After a venous doppler, Dr. Bohmer discharged the plaintiff with “limb pain,” but no diagnosis. The plaintiff received instructions to follow up with his primary care physician in a day or two.
The plaintiff’s foot pain continued to get worse, so the next day, he visited his primary care physician. The primary care doctor ordered an X-ray, which showed no bone damage. The primary care doctor determined the plaintiff had “musculoskeletal pain. A call to the primary care office a few days later never reached the physician.
On June 19, the plaintiff returned to his primary care doctor, now on crutches and with a red, painful foot that couldn’t bear his weight. This time, his primary care doctor diagnosed cellulitis and scheduled a June 20 follow-up with an orthopedic surgeon. On June 20, the orthopedic surgeon sent the plaintiff back to the hospital around noon. That evening, a vascular surgeon performed several tests; the next day, surgery revealed several embolized clots and arterial occlusions.
The plaintiff’s foot could not be saved and had to be removed. Months of rehabilitative treatment followed; the plaintiff’s pain, infections, and need for rehabilitative treatment continue now, nearly a decade later.
The Jury’s Verdict
Arterial occlusions - clots in the arteries - are uncommon in 25-year-old patients. Yet for the plaintiff, several risk factors indicated he was at a higher risk for a clot. These include his past history of pulmonary embolism, a blood clot in the lung, and ulcerative colitis, an inflammatory disease that can increase the risk of blood clots.
Losing his foot at age 25 also meant that the plaintiff lost many potential years of engaging in his favorite activities, including hiking and walking his dogs. The plaintiff now faces ongoing medical challenges and a need to replace his prosthetic approximately every two years - a cost he would not have incurred if doctors had diagnosed him properly.
Recognizing these facts, on September 29, 2023, a Cook County jury returned a total verdict of $32,747,000. This figure includes:
- $3 million for past loss of a normal life,
- $4 million for past pain and suffering,
- $3.6 million for past emotional distress
- $6.5 million for future loss of a normal life,
- $6.5 million for future pain and suffering,
- $3 million for future emotional distress,
- $5 million for disfigurement,
- $972,000 for past medical expenses, and
- $175,000 for future medical expenses.
Illinois’ lack of caps on medical malpractice damages is reflected in the amounts awarded.
Takeaways for Attorneys
Because Illinois does not cap non-economic damages in medical malpractice claims, attorneys bringing or defending against medical malpractice claims in the state typically spend more time discussing and addressing non-economic damages arguments. Yet even in states with damages caps, these arguments can have significant effects on a jury’s understanding of a case and its associated losses.

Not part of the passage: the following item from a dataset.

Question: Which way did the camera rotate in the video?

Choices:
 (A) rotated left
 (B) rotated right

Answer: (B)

Here, for example, plaintiffs’ attorneys focused on the impact the plaintiff suffered from losing a foot at age 25 - after taking several steps over the course of five days to get a proper diagnosis and treatment. The plaintiff’s losses extended not only to what he has already suffered but also to how the permanent loss of his foot will shape the rest of his life.

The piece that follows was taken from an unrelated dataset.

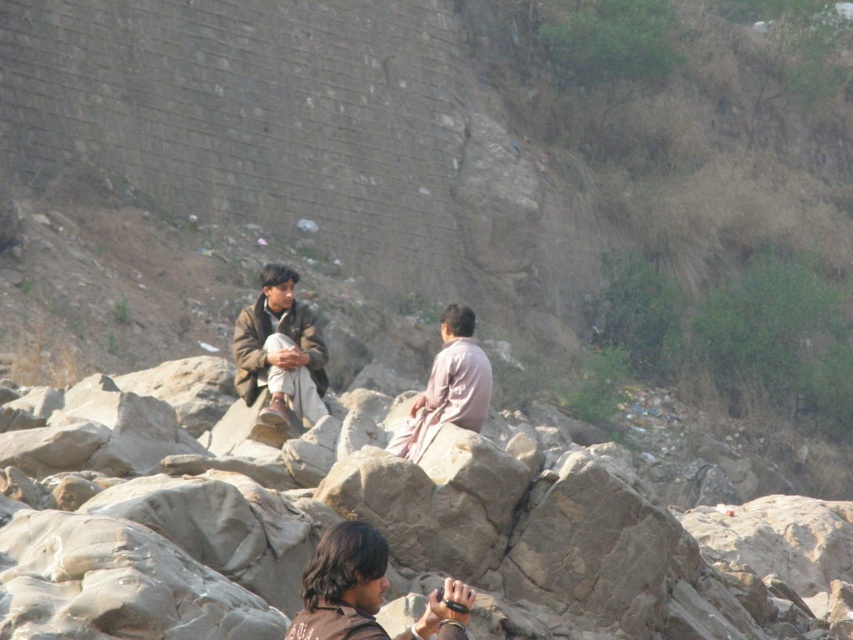 You are a photographer trying to capture a candid shot of both the brown leather jacket at center and the pale pink fabric at center. Since you want to ensure both are visible in the frame, which object should you focus on first to ensure depth of field?

The brown leather jacket at center is above the pale pink fabric at center. To ensure both are in focus, you should focus on the brown leather jacket at center first as it is closer to the camera.

You are standing at the edge of the riverbank and want to place your backpack between the smooth rock at center and the brown leather jacket at center. Based on their positions, which object should you place the backpack next to to ensure it is on the left side?

The backpack should be placed next to the brown leather jacket at center because it is on the left side of the smooth rock at center.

In this case, the plaintiff’s family also played a key role in the narrative. The plaintiff’s mother accompanied him to at least one doctor’s appointment prior to the amputation and made a phone call to his primary care physician. The family’s presence in the story allowed the plaintiff’s attorneys to emphasize to the jury that the plaintiff’s suffering, while centered on him, was not confined to him. The entire family felt the impact of the plaintiff’s condition. Telling that story allowed the plaintiff’s attorneys to provide additional perspective on the true scope of the plaintiff’s past and future losses.
The plaintiff is represented by David Rashid, Patrick A. Salvi II and Jennifer M. Cascio of Salvi Schostok & Pritchard PC.